You are viewing a plain text version of this content. The canonical link for it is here.
Posted to user@cassandra.apache.org by Thunder Stumpges <th...@gmail.com> on 2014/02/06 22:19:58 UTC

Auto-Bootstrap not Auto-Bootstrapping?

Hi all,

We recently needed/wanted to reconfigure the disks for our 3-node C*2.0.4
Cassandra setup and rebuild the server at the same time. Upon adding the
newly rebuilt server into the cluster, it immediately started serving read
requests with no data! Then because the latency is so "good" the vast
majority of requests were pushed onto that server. We are using 3 nodes
with RF=3. Why wouldn't the node stream in the needed data before serving?
My impression was that the auto_bootstrap setting was true by default (we
have not set it anywhere) and that a new node entering the cluster would
stream in data for its tokens (virtual nodes) prior to serving requests.

Does this have to do with re-using the same name/ip as the old server which
also happens to be in the seed list on our clients and in cassandra.yaml ?

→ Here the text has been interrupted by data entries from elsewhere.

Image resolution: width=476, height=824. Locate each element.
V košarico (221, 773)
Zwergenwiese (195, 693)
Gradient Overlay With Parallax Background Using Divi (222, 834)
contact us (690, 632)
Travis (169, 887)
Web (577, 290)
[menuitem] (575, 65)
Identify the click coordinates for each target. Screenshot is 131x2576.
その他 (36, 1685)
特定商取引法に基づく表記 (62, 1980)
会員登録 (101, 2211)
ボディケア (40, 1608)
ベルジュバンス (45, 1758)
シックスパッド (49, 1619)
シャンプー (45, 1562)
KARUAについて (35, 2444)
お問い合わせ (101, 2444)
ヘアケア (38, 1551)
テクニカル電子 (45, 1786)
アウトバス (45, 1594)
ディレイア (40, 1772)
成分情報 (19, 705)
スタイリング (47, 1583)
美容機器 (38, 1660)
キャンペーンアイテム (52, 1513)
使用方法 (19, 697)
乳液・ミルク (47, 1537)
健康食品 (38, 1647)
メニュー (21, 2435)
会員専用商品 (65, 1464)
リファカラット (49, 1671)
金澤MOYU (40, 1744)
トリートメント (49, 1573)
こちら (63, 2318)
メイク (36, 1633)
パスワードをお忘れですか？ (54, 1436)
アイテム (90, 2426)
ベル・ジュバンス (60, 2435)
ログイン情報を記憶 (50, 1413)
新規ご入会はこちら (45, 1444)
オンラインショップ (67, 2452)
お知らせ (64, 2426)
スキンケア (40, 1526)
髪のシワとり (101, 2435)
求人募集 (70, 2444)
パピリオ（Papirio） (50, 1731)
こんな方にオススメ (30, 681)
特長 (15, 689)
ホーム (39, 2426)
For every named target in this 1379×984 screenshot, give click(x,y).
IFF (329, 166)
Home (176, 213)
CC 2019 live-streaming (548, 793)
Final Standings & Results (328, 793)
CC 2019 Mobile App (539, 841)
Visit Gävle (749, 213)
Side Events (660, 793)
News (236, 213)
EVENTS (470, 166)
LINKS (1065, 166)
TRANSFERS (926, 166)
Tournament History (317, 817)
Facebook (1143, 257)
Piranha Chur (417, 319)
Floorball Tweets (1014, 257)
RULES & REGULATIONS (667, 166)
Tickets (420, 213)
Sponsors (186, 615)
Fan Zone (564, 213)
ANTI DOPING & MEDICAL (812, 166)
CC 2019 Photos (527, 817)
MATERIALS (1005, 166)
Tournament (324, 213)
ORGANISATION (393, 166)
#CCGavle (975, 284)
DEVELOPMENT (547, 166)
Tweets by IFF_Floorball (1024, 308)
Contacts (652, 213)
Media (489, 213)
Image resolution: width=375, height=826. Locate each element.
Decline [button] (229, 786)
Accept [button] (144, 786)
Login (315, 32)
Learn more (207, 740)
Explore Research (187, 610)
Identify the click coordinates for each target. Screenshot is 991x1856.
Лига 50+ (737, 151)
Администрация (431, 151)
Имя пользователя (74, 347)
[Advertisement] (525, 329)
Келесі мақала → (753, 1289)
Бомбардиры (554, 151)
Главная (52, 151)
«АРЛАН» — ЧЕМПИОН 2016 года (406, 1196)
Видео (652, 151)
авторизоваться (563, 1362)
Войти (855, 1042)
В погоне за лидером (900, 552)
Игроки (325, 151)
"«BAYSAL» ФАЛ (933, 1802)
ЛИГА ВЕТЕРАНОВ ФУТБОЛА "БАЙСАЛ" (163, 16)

Our admin did the following steps during this process:

- Stop one of the 3 servers. It then appeared as DOWN to the rest of the
cluster.
- Rebuild the system, reconfigure disks (name and ip are same as the server
that came down)
  - NOTE: there was NO data left from before on this machine, it is a new
bare-metal install
- nodetool removenode <old_host_id> (from one of the other remaining nodes)
  - wait for completion ~15 min
- Start cassandra on new node, wait for it to come up
- nodetool repair (on new node)

Immediately when it came up it was as if we'd lost 1/3 of our data because
so many read requests were hitting this new empty node. There does appear
to be streaming data coming into the new node, but it is still serving many
empty reponses.

Another curious thing is that I set all of our reads to Quorum ahead of
time hoping if this did happen again (after the first time caught us out),
that the quorum reads would prevent the bad consistency. This does not
appear to have helped.

Any insight as to what the heck went wrong here would be greatly
appreciated.

Thanks,
Thunder